Tuesday, 4 December 2012

A New Hero? And at my age too!!


We all have heroes. When I was a young postgraduate in Chemistry my hero was Isaac Newton, a proverbial giant in his own right. He didn't need "shoulders to stand on" and transformed scientific thought with his experiments, his intellect, and his single mindedness. One of his most bizarre experiments has to have been sticking a needle into his eye to examine properties of light!
Later, when I was studying psychology, I had several heroes including Ed Schein, Peter Senge and David Nadler, all associated with organisation development generally, and the latter two with systems thinking specifically. Their thinking and approaches changed my career and my life; from narrowly focused development work into wider aspects of organisation development and culture change, from being employed to being self-employed, from being told what to do into advising others into how things could be better.

We all need heroes, people we can admire, look up to, learn from.
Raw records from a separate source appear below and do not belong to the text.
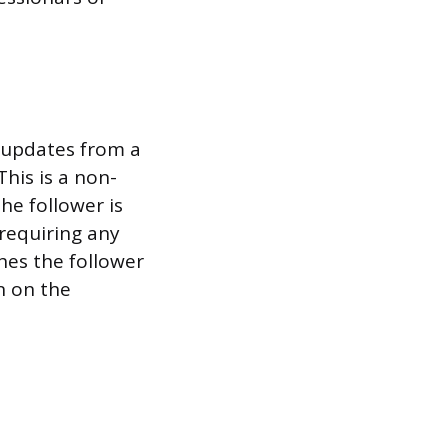
t updates from a
his is a non-
he follower is
 requiring any
shes the follower
n on the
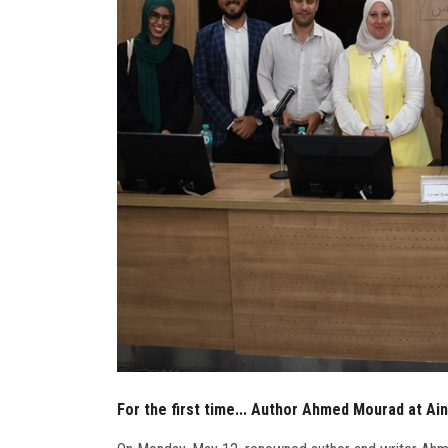
For the first time... Author Ahmed Mourad at Ai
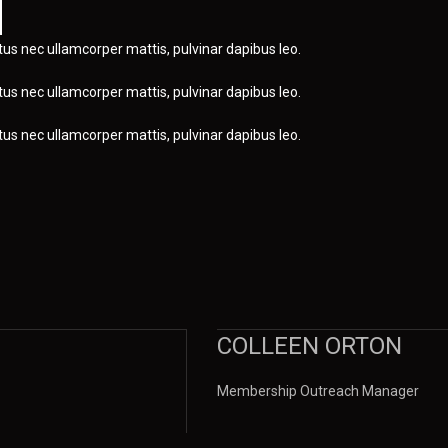
uctus nec ullamcorper mattis, pulvinar dapibus leo.
uctus nec ullamcorper mattis, pulvinar dapibus leo.
uctus nec ullamcorper mattis, pulvinar dapibus leo.
COLLEEN ORTON
Membership Outreach Manager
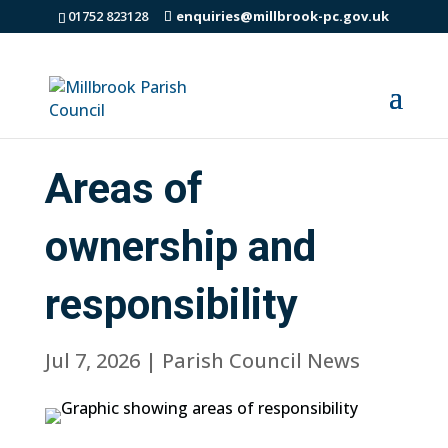
01752 823128
enquiries@millbrook-pc.gov.uk
Areas of
ownership and
responsibility
Jul 7, 2026
|
Parish Council News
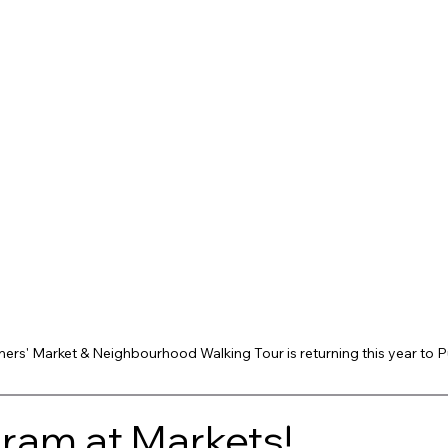
ers' Market & Neighbourhood Walking Tour is returning this year to 
am at Markets! 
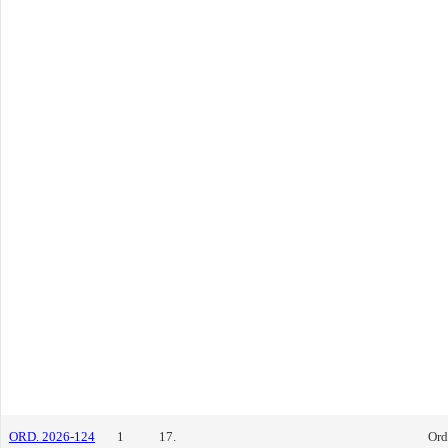
ORD. 2026-124
1
17.
Ord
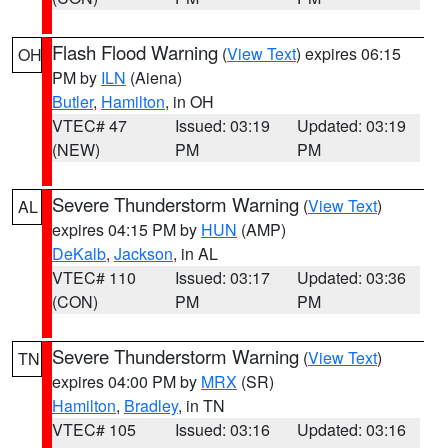
Flash Flood Warning
(
View Text
) expires 06:15
OH
PM by
ILN
(Aiena)
Butler
,
Hamilton
, in OH
VTEC# 47
Issued: 03:19
Updated: 03:19
(NEW)
PM
PM
Severe Thunderstorm Warning
(
View Text
)
AL
expires 04:15 PM by
HUN
(AMP)
DeKalb
,
Jackson
, in AL
VTEC# 110
Issued: 03:17
Updated: 03:36
(CON)
PM
PM
Severe Thunderstorm Warning
(
View Text
)
TN
expires 04:00 PM by
MRX
(SR)
Hamilton
,
Bradley
, in TN
VTEC# 105
Issued: 03:16
Updated: 03:16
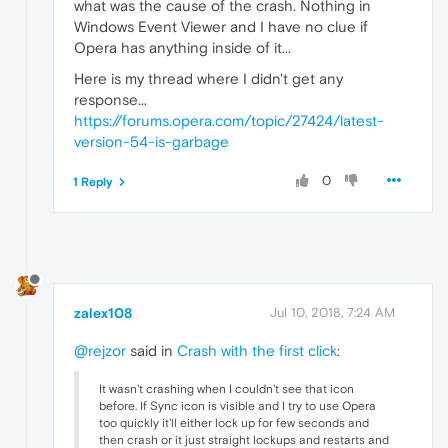
what was the cause of the crash. Nothing in
Windows Event Viewer and I have no clue if
Opera has anything inside of it...
Here is my thread where I didn't get any
response...
https://forums.opera.com/topic/27424/latest-
version-54-is-garbage
0
1 Reply
zalex108
Jul 10, 2018, 7:24 AM
@rejzor
said in
Crash with the first click
:
It wasn't crashing when I couldn't see that icon
before. If Sync icon is visible and I try to use Opera
too quickly it'll either lock up for few seconds and
then crash or it just straight lockups and restarts and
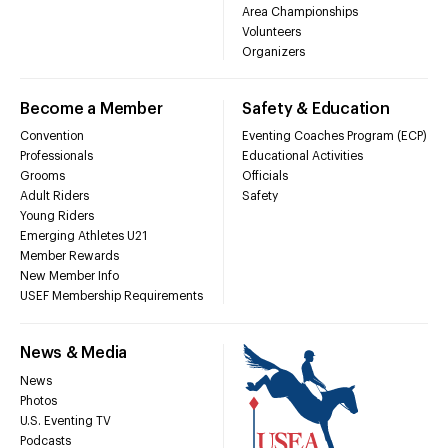
Area Championships
Volunteers
Organizers
Become a Member
Safety & Education
Convention
Eventing Coaches Program (ECP)
Professionals
Educational Activities
Grooms
Officials
Adult Riders
Safety
Young Riders
Emerging Athletes U21
Member Rewards
New Member Info
USEF Membership Requirements
News & Media
News
Photos
U.S. Eventing TV
Podcasts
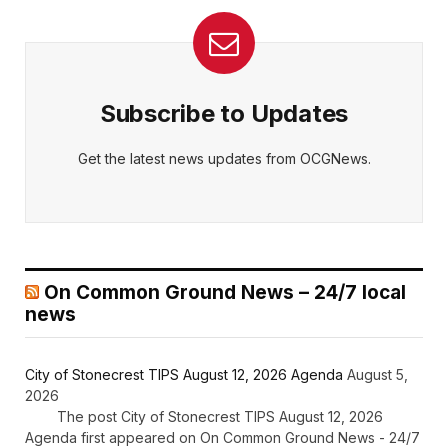
Subscribe to Updates
Get the latest news updates from OCGNews.
On Common Ground News – 24/7 local
news
City of Stonecrest TIPS August 12, 2026 Agenda
August 5,
2026
The post City of Stonecrest TIPS August 12, 2026
Agenda first appeared on On Common Ground News - 24/7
I have just found another; Michael Fullan is a professor emeritus at the Ontario Institute for Studies in Education at the University of Toronto. His website is http://www.michaelfullan.com/ and I encourage anyone seeking to understand how to transform education systems to visit it. The site is resource rich, here is someone who believes in sharing his thoughts on the widest scale; take a look at and download his articles on The Power of The Principal, Learning is The Work, Motivate The Masses, Professional Capital. The one that has interested me the most is Wrong Drivers For System Reform which seems to contain most if not all of what I presented to some senior staff at Asian Development Bank (ADB) in Kathmandu last April. Here are some extracts from what Fullan says:

"The key to system-wide success is to place educators and students at the centre. This means aligning the goals of reform and the intrinsic motivation of participants. So policies that foster strong intrinsic motivation across the whole system are required, as are strategies that develop
increased capability. Both strong motivation and enhanced skills on a large scale are required."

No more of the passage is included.